Toop
Medgar  W.  Evers  
Photo
Ribbons
 
  Rank, Service
Technician Fifth Grade Tech 5,  U.S. Army
  Veteran of:
U.S. Army 1943-1946
World War II 1943-1945
Cold War 1945-1946
  Tribute:

Medgar Evers was born on July 2, 1925, in Decatur, Mississippi. He enlisted in the U.S. Army on October 7, 1943, and went on active duty beginning on October 29, 1943. He first went to the Reception Center at Fort Benning, Georgia, from October to November 1943, and then attended basic and advanced training with the 271st Bakery Company at Fort Francis E. Warren, Wyoming, from November 1943 to March 1944. He remained at Fort Francis E. Warren for another month, and then served with the Quartermaster General Detachment, Army Services Forces Depot at Belle Mead, New Jersey, from April to May 1944. PFC Evers was assigned to the 657th Port Company at Fox Hills Cantonment on Staten Island, New York, in May 1944, and immediately deployed with his unit to England. He served as a Cargo Checker with the 657th Port Company in England from May to June 1944, and then in France from July 1944 to March 1945. His next assignment was as a Military Policeman with the 657th Port Company in France from March to May 1945, followed by service as a Military Policeman with the 325th Port Company of the 513th Port Battalion in France from May to November 1945. Tec 5 Evers served with the 3677th Quartermaster Company in France from November 1945 to February 1946, and then as a Checker with the 958th Quartermaster Service Company in France from February to March 1946. He returned to the United States in early April 1946, and was honorably discharged from the U.S. Army at Camp Shelby, Mississippi, on April 16, 1946. After leaving active duty, Evers entered Alcorn Agricultural and Mechanical College in Lorman, Mississippi, in 1948, and he graduated with a bachelor's degree in 1952. After his graduation, Evers became a Civil Rights leader in Mississippi, and was the first Field Secretary for the NAACP in the state of Mississippi. He was murdered at his home in Jackson, Mississippi, on June 12, 1963, and was buried at Arlington National Cemetery on June 19, 1963. Evers was posthumously awarded the Spingarn Medal by the NAACP in 1963, and Medgar Evers College was established in his name in Brooklyn, New York, in 1969. The airport in Jackson, Mississippi, was renamed the Jackson-Medgar Wiley Evers International Airport in his honor in December 2004, and the USNS Medgar Evers (T-AKE-13) was named in his honor in 2009, and has been in commission since 2012. He was posthumously awarded the Presidential Medal of Freedom in 2024. His murderer was not convicted until 1994.

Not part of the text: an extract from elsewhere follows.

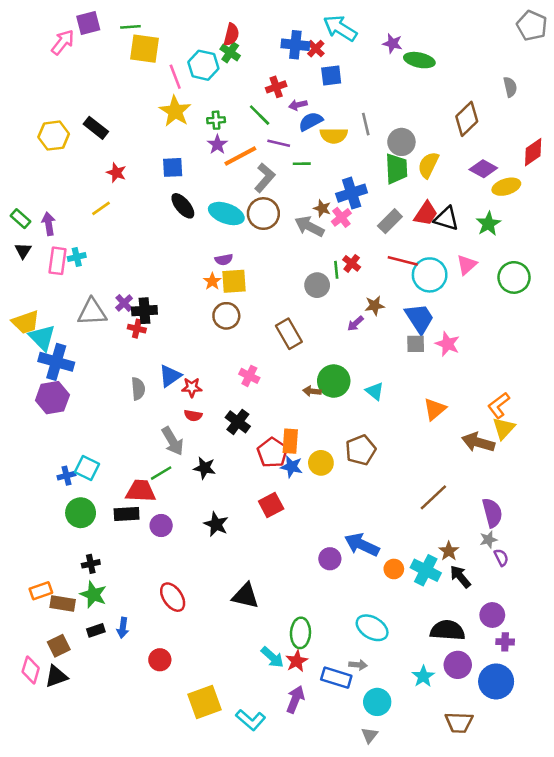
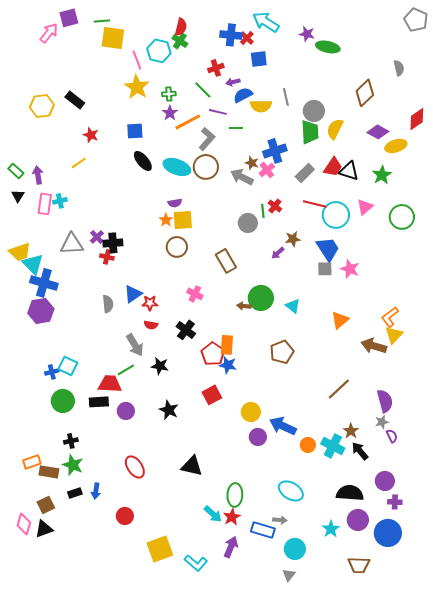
yellow circle: (321, 463) -> (251, 412), moved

From his Presidential Medal of Freedom Presentation:

Medgar Evers was willing to face death to give America new life. An Army soldier, he fought for freedom abroad during World War Two. At the height of the Civil Rights Movement, he was a crusading lawyer fighting for equality at home, investigating lynchings, organizing voter drives, and dismantling school segregation. The life he chose to live and the risks he took to do right are a reminder of the history he made and our charge to keep. In a life cut too short, Medgar Evers’s legacy casts a ray of light on our quest to redeem the soul of our nation.